A key lesson? “Seek awe, and nature, daily”.

As I read her book, I thought again of a constant question in my mind: how can we prepare children to find that feeling of awe, the sustaining sense that life is spectacular and grand, and we all have a place in it.

If this is such a human need, why aren’t schools making it a part of daily life? How can schools make sure that awe, and nature, are part of every child’s daily education?

Her book is a reminder that we all need bread as much as stones to nourish our inner lives. Feelings of awe nourish our inwardness. How sad that the language of education is yet to embrace this profound and essential human need as a fundamental for schools, just as much as other subjects.

Glenaeon draws on the rich heritage of Steiner education to embed feeling of awe and wonder in our daily school journey. Here are some of the ways we do it:

Morning verse: we start each day with a mindful reflection on the great powers of life. In a little touch of daily awe, a simple non-denominational verse starts our work for each student and teacher/mentor/guardian with a reminder that we are part of a bigger whole, that our lives are woven into a grander design than our minds can sometime fathom.

Stories: the special moment in a primary class day is story time, usually just before morning Recess. When all is quiet, a candle is lit and the teacher tells, in person, a story from world tales or their own imagination. For a teacher there is no more special moment in the day than seeing this crowd of expectant faces, waiting to be moved and touched by the power of imagination. So many of the stories carry the curriculum and in primary school even Maths and Science lessons can be woven out of and developed from a well-crafted story. Right up into high school, our classes enjoy a moment of wonder as the story unfolds, and the mind is taken to far off places and remarkable deeds.
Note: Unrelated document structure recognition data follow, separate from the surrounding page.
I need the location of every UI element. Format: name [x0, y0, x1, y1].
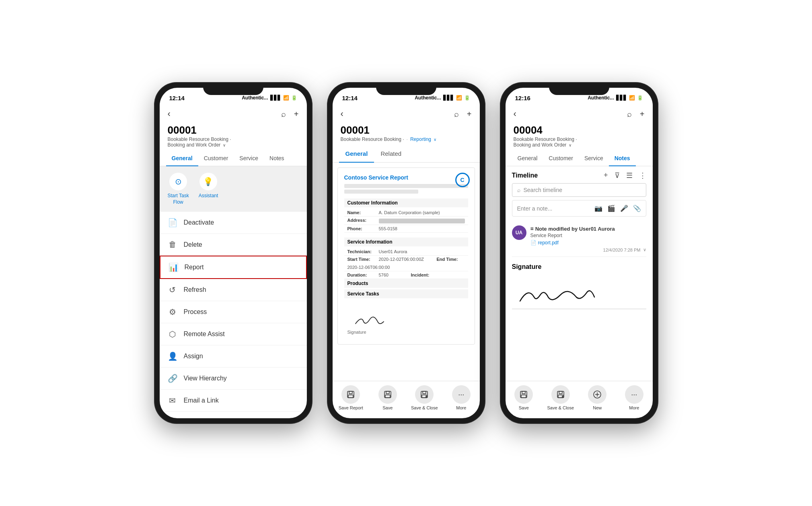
reporting-label[interactable]: Reporting — [410, 136, 431, 142]
phone1-breadcrumb: Bookable Resource Booking · — [168, 136, 299, 142]
phone2-record-header: 00001 Bookable Resource Booking · · Repo… — [333, 122, 480, 145]
tab-related-p2[interactable]: Related — [374, 145, 408, 163]
phone2-notch — [376, 83, 436, 95]
service-section-title: Service Information — [344, 238, 468, 246]
technician-value: User01 Aurora — [379, 249, 465, 254]
name-value: A. Datum Corporation (sample) — [379, 210, 465, 215]
attach-icon[interactable]: 📎 — [633, 204, 641, 212]
svg-rect-1 — [349, 391, 352, 394]
assistant-button[interactable]: 💡 Assistant — [199, 173, 218, 205]
deactivate-icon: 📄 — [168, 218, 177, 227]
tab-customer-p1[interactable]: Customer — [198, 151, 234, 166]
customer-section-title: Customer Information — [344, 198, 468, 207]
note-type-icon: ≡ — [530, 225, 534, 232]
report-logo: C — [455, 173, 470, 187]
tab-notes-p1[interactable]: Notes — [264, 151, 290, 166]
products-section-title: Products — [344, 279, 468, 288]
video-icon[interactable]: 🎬 — [607, 204, 615, 212]
phone3-search-icon[interactable]: ⌕ — [627, 109, 632, 119]
phone3-dropdown-icon[interactable]: ∨ — [569, 143, 571, 147]
timeline-title: Timeline — [512, 172, 538, 179]
timeline-filter-icon[interactable]: ⊽ — [615, 171, 620, 180]
more-icon-p2: ··· — [452, 385, 471, 404]
tab-general-p1[interactable]: General — [166, 151, 198, 166]
phone1-search-icon[interactable]: ⌕ — [281, 109, 286, 119]
save-close-button-p2[interactable]: Save & Close — [406, 385, 443, 410]
new-button-p3[interactable]: New — [579, 385, 616, 410]
assign-item[interactable]: 👤 Assign — [160, 345, 307, 368]
phone1-add-icon[interactable]: + — [294, 109, 299, 119]
timeline-sort-icon[interactable]: ☰ — [626, 171, 633, 180]
remote-assist-item[interactable]: ⬡ Remote Assist — [160, 323, 307, 345]
view-hierarchy-item[interactable]: 🔗 View Hierarchy — [160, 368, 307, 390]
more-label-p2: More — [456, 405, 466, 410]
more-button-p2[interactable]: ··· More — [443, 385, 480, 410]
process-item[interactable]: ⚙ Process — [160, 301, 307, 323]
email-link-icon: ✉ — [168, 396, 177, 405]
more-button-p3[interactable]: ··· More — [616, 385, 653, 410]
save-close-button-p3[interactable]: Save & Close — [542, 385, 579, 410]
phone3-back-button[interactable]: ‹ — [514, 109, 516, 119]
tab-general-p2[interactable]: General — [339, 145, 374, 163]
phone3-subtitle2: Booking and Work Order — [514, 142, 567, 148]
phone2-add-icon[interactable]: + — [467, 109, 472, 119]
search-timeline-input[interactable]: ⌕ Search timeline — [512, 183, 646, 197]
note-input-area[interactable]: Enter a note... 📷 🎬 🎤 📎 — [512, 200, 646, 217]
phone2-wrapper: 12:14 Authentic... ▋▋▋ 📶 🔋 ‹ ⌕ + — [328, 83, 485, 423]
save-button-p3[interactable]: Save — [506, 385, 543, 410]
note-attachment-link[interactable]: 📄 report.pdf — [530, 240, 646, 246]
view-hierarchy-icon: 🔗 — [168, 374, 177, 383]
technician-label: Technician: — [347, 249, 376, 254]
save-label-p2: Save — [382, 405, 393, 410]
tab-service-p3[interactable]: Service — [579, 151, 609, 166]
save-button-p2[interactable]: Save — [369, 385, 406, 410]
report-label: Report — [185, 264, 204, 271]
svg-rect-2 — [348, 395, 353, 398]
tab-general-p3[interactable]: General — [512, 151, 543, 166]
timeline-more-icon[interactable]: ⋮ — [639, 171, 646, 180]
save-report-button[interactable]: Save Report — [333, 385, 370, 410]
camera-icon[interactable]: 📷 — [594, 204, 602, 212]
signature-caption: Signature — [347, 330, 366, 335]
report-signature-area: Signature — [344, 306, 468, 338]
svg-rect-5 — [385, 395, 390, 398]
phone1-inner: 12:14 Authentic... ▋▋▋ 📶 🔋 ‹ ⌕ + — [160, 88, 307, 418]
start-task-flow-button[interactable]: ⊙ Start TaskFlow — [168, 173, 189, 205]
flow-icon: » — [168, 418, 177, 418]
phone3-add-icon[interactable]: + — [640, 109, 645, 119]
phone1-back-button[interactable]: ‹ — [168, 109, 171, 119]
svg-rect-4 — [386, 391, 389, 394]
note-expand-icon[interactable]: ∨ — [643, 247, 646, 252]
phone1-dropdown-icon[interactable]: ∨ — [223, 143, 226, 147]
phone3-nav-actions: ⌕ + — [627, 109, 645, 119]
service-tasks-section-title: Service Tasks — [344, 289, 468, 298]
phone1-breadcrumb2: Booking and Work Order ∨ — [168, 142, 299, 148]
phone2-search-icon[interactable]: ⌕ — [454, 109, 459, 119]
phone2-back-button[interactable]: ‹ — [341, 109, 343, 119]
deactivate-item[interactable]: 📄 Deactivate — [160, 212, 307, 234]
assign-label: Assign — [184, 353, 203, 360]
phone2-nav-actions: ⌕ + — [454, 109, 472, 119]
delete-item[interactable]: 🗑 Delete — [160, 234, 307, 256]
reporting-chevron-icon[interactable]: ∨ — [434, 137, 436, 142]
phone1-subtitle2: Booking and Work Order — [168, 142, 221, 148]
assistant-icon: 💡 — [199, 173, 217, 190]
note-timestamp: 12/4/2020 7:28 PM — [603, 248, 641, 252]
email-link-item[interactable]: ✉ Email a Link — [160, 390, 307, 412]
mic-icon[interactable]: 🎤 — [620, 204, 628, 212]
svg-rect-15 — [559, 391, 562, 394]
phone1-menu-top: ⊙ Start TaskFlow 💡 Assistant — [160, 166, 307, 212]
refresh-item[interactable]: ↺ Refresh — [160, 279, 307, 301]
tab-notes-p3[interactable]: Notes — [609, 151, 636, 166]
timeline-add-icon[interactable]: + — [604, 171, 608, 180]
save-icon-p2 — [378, 385, 397, 404]
tab-customer-p3[interactable]: Customer — [543, 151, 579, 166]
phones-container: 12:14 Authentic... ▋▋▋ 📶 🔋 ‹ ⌕ + — [155, 83, 658, 423]
tab-service-p1[interactable]: Service — [234, 151, 264, 166]
email-link-label: Email a Link — [184, 397, 219, 404]
phone1-tab-bar: General Customer Service Notes — [160, 151, 307, 166]
start-task-flow-label: Start TaskFlow — [168, 193, 189, 205]
flow-item[interactable]: » Flow — [160, 412, 307, 418]
phone3-breadcrumb: Bookable Resource Booking · — [514, 136, 645, 142]
report-item[interactable]: 📊 Report — [160, 256, 307, 279]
Poetry: Our commitment to spoken poetry through the school says so much, just as a poem compacts meaning into a few lines. How much awe is in these 29 simple words?

To see a world in a grain of sand,
And a heaven in a wild flower.
Hold infinity in the palm of your hand,
And eternity in an hour.

 

Festivals: a man of aboriginal descent recently told me how impressed he was at his children’s Steiner school because they celebrated seasonal festivals, such as MidWinter when the children carry a candle and build a communal spiral of lights on the year’s darkest day. He hadn’t found other institutions so connected with the rhythms of the year, something which to him as an indigenous person was so fundamental. Our western style seasons have of course been simplistic and blunt compared to the nuanced and embedded aboriginal consciousness, but at least we have a feeling of awe and connection with the turning of the year.

Nature: “the quiet healing properties of Nature” writes Julia. Our Middle Campus is a haven in the busy north shore, with a backyard that includes the exquisite Scotts Creek as it winds through mangroves to Middle Harbour. Our Outdoor Education program explicitly takes students to wild outdoor places where as well as stretching themselves against the forces of rivers and rocks, they can sit and absorb the quiet majesty of wilderness. The power of place is a sense in itself, and needs regular educating.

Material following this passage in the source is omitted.